La philosophie bergsonienne est une philosophie de l’action, et prend place à ce titre dans un groupe considérable de philosophies contemporaines. Le pragmatisme aussi pose violemment le primat de l’action, et, sur un ton plus modéré, ce primat reste un lieu commun de la philosophie courante des trente ou quarante dernières années. Diogène est devenu un grand philosophe pour avoir réfuté en marchant les arguments de Zénon. « Son seul tort, dit M. Bergson, fut de faire le geste sans y joindre un commentaire. » Mais, dès que le commentaire devient le principal, Zénon, chassé par la porte, rentre par la fenêtre.

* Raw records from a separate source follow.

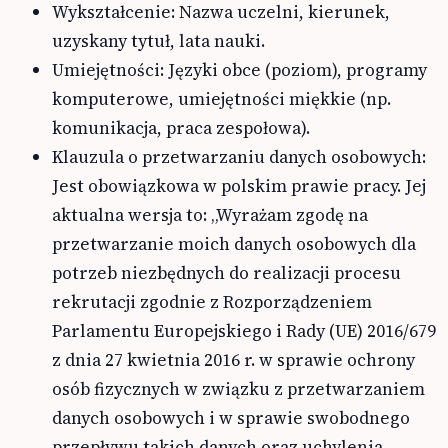
Wykształcenie: Nazwa uczelni, kierunek,
uzyskany tytuł, lata nauki.
Umiejętności: Języki obce (poziom), programy
komputerowe, umiejętności miękkie (np.
komunikacja, praca zespołowa).
Klauzula o przetwarzaniu danych osobowych:
Jest obowiązkowa w polskim prawie pracy. Jej
aktualna wersja to: „Wyrażam zgodę na
przetwarzanie moich danych osobowych dla
potrzeb niezbędnych do realizacji procesu
rekrutacji zgodnie z Rozporządzeniem
Parlamentu Europejskiego i Rady (UE) 2016/679
z dnia 27 kwietnia 2016 r. w sprawie ochrony
osób fizycznych w związku z przetwarzaniem
danych osobowych i w sprawie swobodnego
przepływu takich danych oraz uchylenia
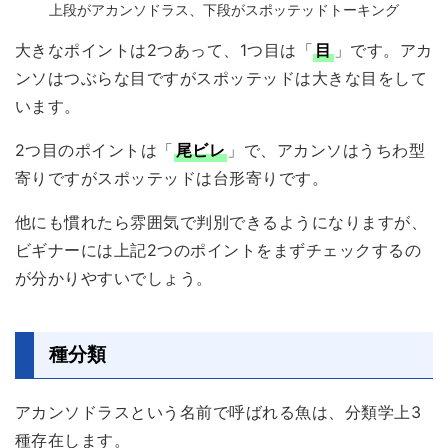
上段がアカンソドラス、下段がスポッテッドトーキング
大きなポイントは2つあって、1つ目は「
目
」です。アカ
ンソはつぶらな目ですがスポッテッドは大きな目をして
います。
2つ目のポイントは「
尾ビレ
」で、アカンソはうちわ型
寄りですがスポッテッドは台形寄りです。
他にも慣れたら雰囲気で判別できるようになりますが、
ビギナーには上記2つのポイントをまずチェックするの
が分かりやすいでしょう。
種分類
アカンソドラスという名前で呼ばれる魚は、分類学上3
種存在します。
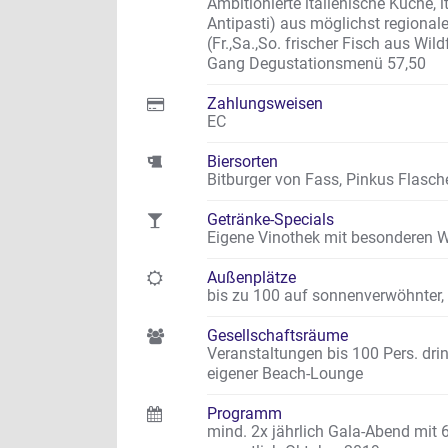
Ambitionierte italienische Küche, i
Antipasti) aus möglichst regional
(Fr.,Sa.,So. frischer Fisch aus W
Gang Degustationsmenü 57,50
Zahlungsweisen
EC
Biersorten
Bitburger von Fass, Pinkus Flasch
Getränke-Specials
Eigene Vinothek mit besonderen W
Außenplätze
bis zu 100 auf sonnenverwöhnter
Gesellschaftsräume
Veranstaltungen bis 100 Pers. drin
eigener Beach-Lounge
Programm
mind. 2x jährlich Gala-Abend mit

Il faut bien s’entendre sur le sens de cette philosophie de l’action, et surtout il ne faut pas faire de M. Bergson un pragmatiste. Sa philosophie n’a jusqu’ici présenté aucun caractère pratique, n’est arrivée à aucune conclusion morale. Il est resté un psychologue et un métaphysicien, ne s’est encore attaché qu’à une réforme de la spéculation. Mais précisément il lui a paru que la spéculation elle-même s’expliquait par les nécessités de l’action, qu’une doctrine critique des catégories restait suspendue dans le vide si ces catégories n’étaient pas

  1. Introduction à la Métaphysique, p. 24.